Dior and I celebrates the beauty of craftsmanship, but it also celebrates those who continue to strive towards an aesthetic that reflects the legacy of a man who revolutionized fashion.
— Alice Xu ’20
Pascal Campion’s artbook is entitled 3000 Moments (2014), a fitting name for his sketches, which depict all sorts of fleeting, everyday snapshots in a deceptively simple style. Campion’s use of color and lighting is gorgeous, drenching his artwork with a movie-camera glow, and his compositions give a lot of focus to the scenery, which include dazzling city lights, serene forests, or cozy interiors. Instead of a strict adherence to realism, he uses breezy, impressionistic swathes of color, to suggest detail, though his use of shadows, dappled light, and water reflections for visual interest are impressive. The people he draws are also charming, with their spindly limbs and simple expressions, as they laugh or relax or fall in love.
Flipping through 3000 Moments is like perusing an idealized photo album, featuring the memories people wish they had, or the candids they wish were caught on camera. Quiet moments of reflection by a beach or a city balcony are sandwiched next to delightful little family interactions, with kids running through the door as autumn leaves blow past or getting into scrapes with the dog. People bike past beautiful sunsets, splash through puddles during a shimmering rainstorm, or curl up in a library with a good book. Each shot is dripping with atmosphere and brimming with life; you can almost hear the sound of a drizzle outside the window or feel the cold bite of a breeze.
Aside from the physical artbook, Campion posts his art on various social media sites under pascalcampion (deviantArt) or pascalcampionart (Facebook, Instagram).
— Sydney Peng ’22
For some reason I left a tab open on James Blake’s “Don’t Miss It” for months.

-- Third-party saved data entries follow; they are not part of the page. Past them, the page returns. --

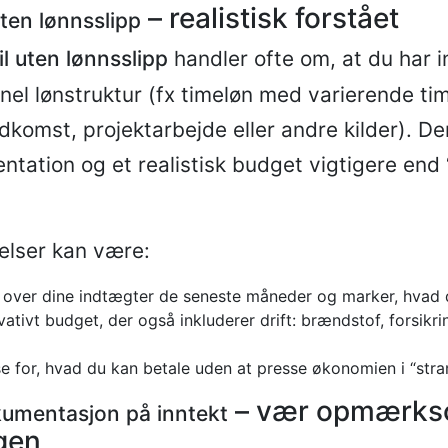
– realistisk forstået
uten lønnsslipp
il uten lønnsslipp
handler ofte om, at du har 
onel lønstruktur (fx timeløn med varierende tim
komst, projektarbejde eller andre kilder). Der
ntation og et realistisk budget vigtigere end 
elser kan være:
 over dine indtægter de seneste måneder og marker, hvad de
ativt budget, der også inkluderer drift: brændstof, forsikrin
 for, hvad du kan betale uden at presse økonomien i “st
– vær opmærks
kumentasjon på inntekt
gen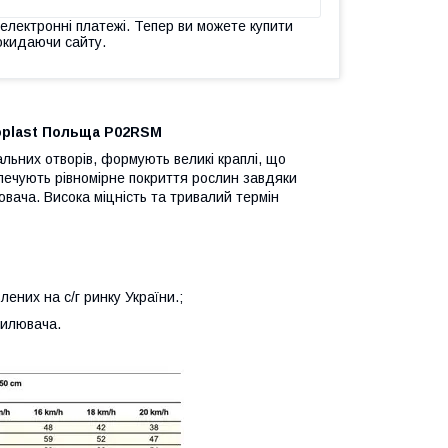
 електронні платежі. Тепер ви можете купити
окидаючи сайту.
roplast Польща P02RSM
альних отворів, формують великі краплі, що
зпечують рівномірне покриття рослин завдяки
вача. Висока міцність та тривалий термін
ених на с/г ринку України.;
пилювача.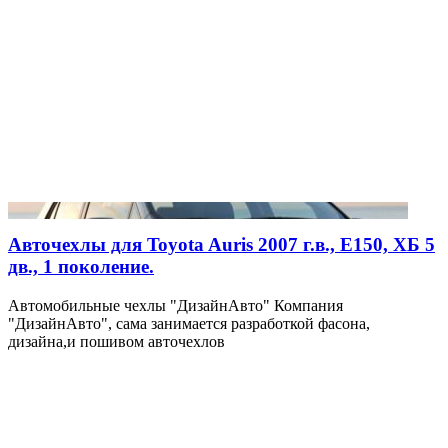
Авточехлы для Toyota Auris 2007 г.в., E150, ХБ 5
дв., 1 поколение.
Автомобильные чехлы "ДизайнАвто" Компания
"ДизайнАвто", сама занимается разработкой фасона,
дизайна,и пошивом авточехлов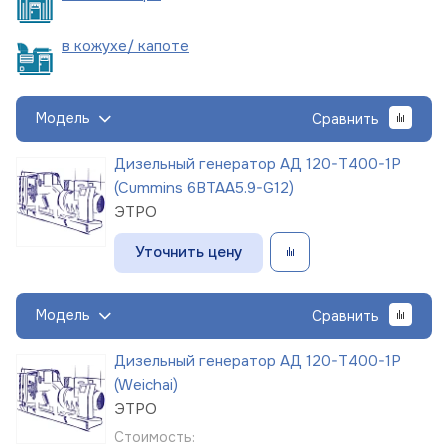
в кожухе/
капоте
Модель
Сравнить
Дизельный генератор АД 120-Т400-1Р
(Cummins 6BTAA5.9-G12)
ЭТРО
Уточнить цену
Модель
Сравнить
Дизельный генератор АД 120-Т400-1Р
(Weichai)
ЭТРО
Стоимость: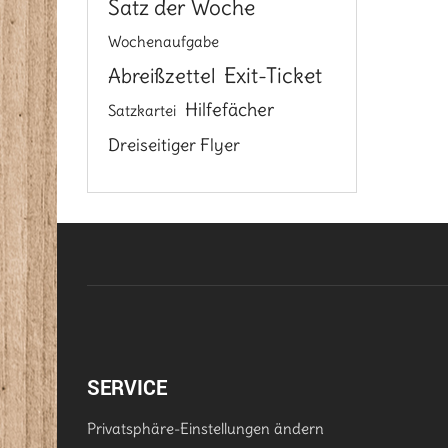
Satz der Woche
Wochenaufgabe
Exit-Ticket
Abreißzettel
Hilfefächer
Satzkartei
Dreiseitiger Flyer
SERVICE
Privatsphäre-Einstellungen ändern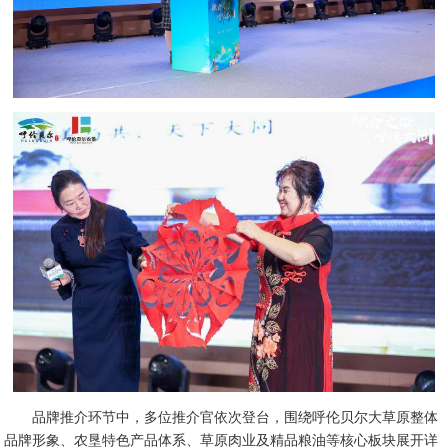
品牌推介环节中，多位推介官依次登台，围绕呼伦贝尔大草原整体
品牌形象、农垦特色产品体系、草原肉业及精品粮油等核心板块展开详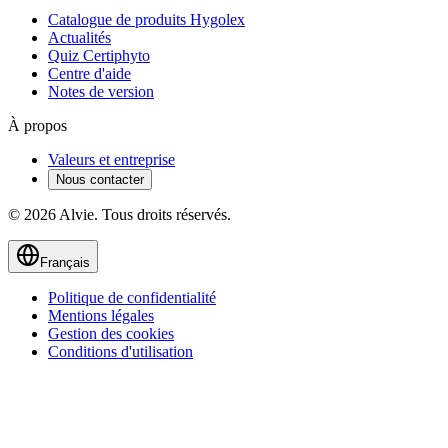
Catalogue de produits Hygolex
Actualités
Quiz Certiphyto
Centre d'aide
Notes de version
À propos
Valeurs et entreprise
Nous contacter
© 2026 Alvie. Tous droits réservés.
Français
Politique de confidentialité
Mentions légales
Gestion des cookies
Conditions d'utilisation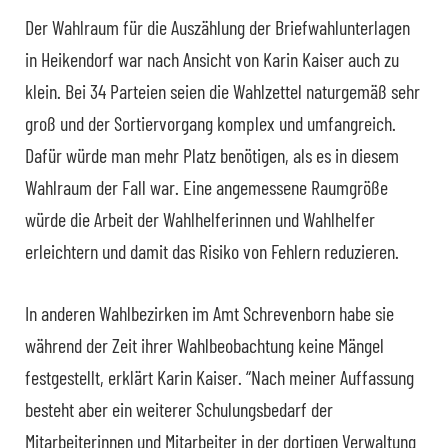
Der Wahlraum für die Auszählung der Briefwahlunterlagen
in Heikendorf war nach Ansicht von Karin Kaiser auch zu
klein. Bei 34 Parteien seien die Wahlzettel naturgemäß sehr
groß und der Sortiervorgang komplex und umfangreich.
Dafür würde man mehr Platz benötigen, als es in diesem
Wahlraum der Fall war. Eine angemessene Raumgröße
würde die Arbeit der Wahlhelferinnen und Wahlhelfer
erleichtern und damit das Risiko von Fehlern reduzieren.
In anderen Wahlbezirken im Amt Schrevenborn habe sie
während der Zeit ihrer Wahlbeobachtung keine Mängel
festgestellt, erklärt Karin Kaiser. “Nach meiner Auffassung
besteht aber ein weiterer Schulungsbedarf der
Mitarbeiterinnen und Mitarbeiter in der dortigen Verwaltung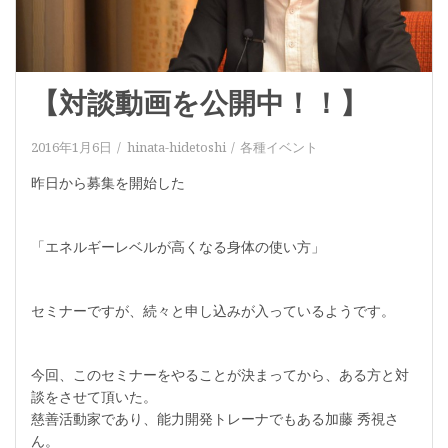
【対談動画を公開中！！】
2016年1月6日
hinata-hidetoshi
各種イベント
昨日から募集を開始した
「エネルギーレベルが高くなる身体の使い方」
セミナーですが、続々と申し込みが入っているようです。
今回、このセミナーをやることが決まってから、ある方と対
談をさせて頂いた。
慈善活動家であり、能力開発トレーナでもある加藤 秀視さ
ん。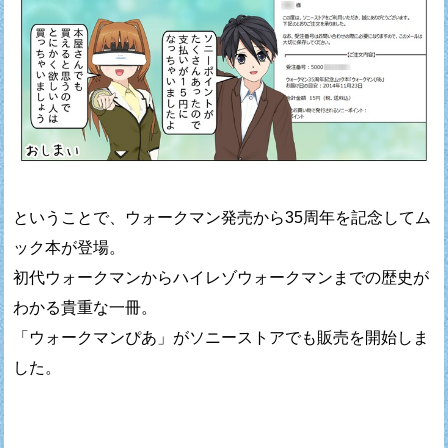
ということで、ウォークマン発売から35周年を記念してム
ック本が登場。
初代ウォークマンからハイレゾウォークマンまでの歴史が
わかる貴重な一冊。
「ウォークマンぴあ」がソニーストアでも販売を開始しま
した。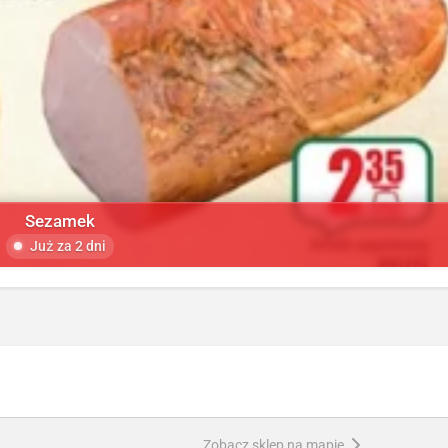
Sezamek
Już za 2 dni
Zobacz sklep na mapie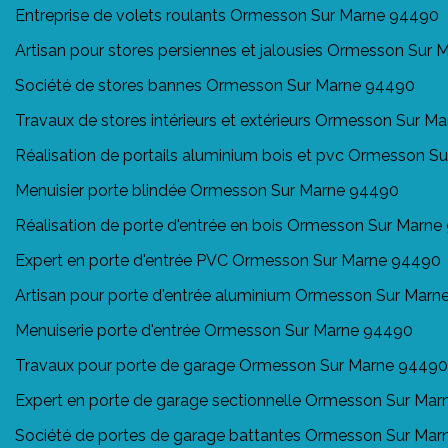
Entreprise de volets roulants Ormesson Sur Marne 94490
Artisan pour stores persiennes et jalousies Ormesson Sur
Société de stores bannes Ormesson Sur Marne 94490
Travaux de stores intérieurs et extérieurs Ormesson Sur 
Réalisation de portails aluminium bois et pvc Ormesson 
Menuisier porte blindée Ormesson Sur Marne 94490
Réalisation de porte d'entrée en bois Ormesson Sur Marn
Expert en porte d'entrée PVC Ormesson Sur Marne 94490
Artisan pour porte d'entrée aluminium Ormesson Sur Mar
Menuiserie porte d'entrée Ormesson Sur Marne 94490
Travaux pour porte de garage Ormesson Sur Marne 94490
Expert en porte de garage sectionnelle Ormesson Sur Ma
Société de portes de garage battantes Ormesson Sur Ma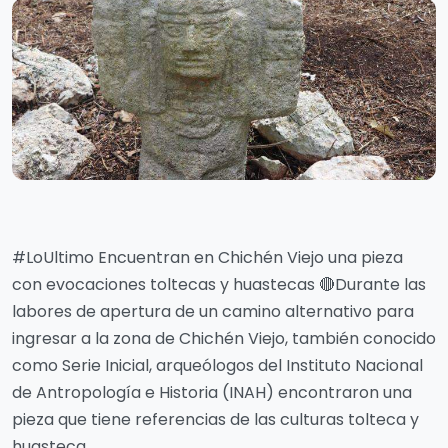
#LoUltimo Encuentran en Chichén Viejo una pieza
con evocaciones toltecas y huastecas 🔴Durante las
labores de apertura de un camino alternativo para
ingresar a la zona de Chichén Viejo, también conocido
como Serie Inicial, arqueólogos del Instituto Nacional
de Antropología e Historia (INAH) encontraron una
pieza que tiene referencias de las culturas tolteca y
huasteca.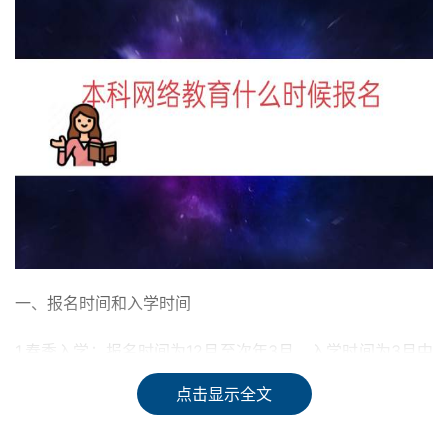
一、报名时间和入学时间
1.春季入学：报名时间为12月至次年3月，入学时间为3月中
旬。
点击显示全文
2.秋季入学：报名时间为5月至9月，入学时间为9月中旬。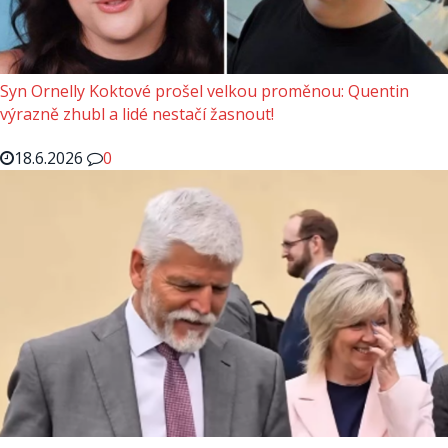
Syn Ornelly Koktové prošel velkou proměnou: Quentin
výrazně zhubl a lidé nestačí žasnout!
18.6.2026
0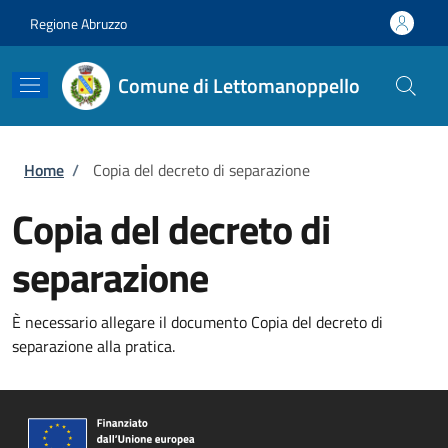
Salta al contenuto principale
Skip to footer content
Regione Abruzzo
Comune di Lettomanoppello
Briciole di pane
Home
/
Copia del decreto di separazione
Copia del decreto di
separazione
È necessario allegare il documento Copia del decreto di
separazione alla pratica.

And even once I had finally quit, closed the tab and found new songs to obsess over, I continued to look it up, to play again, and again, and again, until the song was as easy as thought in my mind.
This latest song by Blake, fits with the usual R&B, electronic style found in his previous albums Overgrown and The Colour in Anything from 2013 and 2016 respectively. But there was something about this most recent song that kept drawing me back.
Perhaps it was that haunting, entrancing melody, with the slow, fragmented singing. The only elements to the song are piano chords and intermittent background humming, with Blake’s singing serving as the most complex piece, his voice being drawn out, almost skipping over itself, trying to catch up. It is easy to let the words wash over you so that you cannot even hear their meaning anymore, so that it becomes part of the heart-wrenching tune.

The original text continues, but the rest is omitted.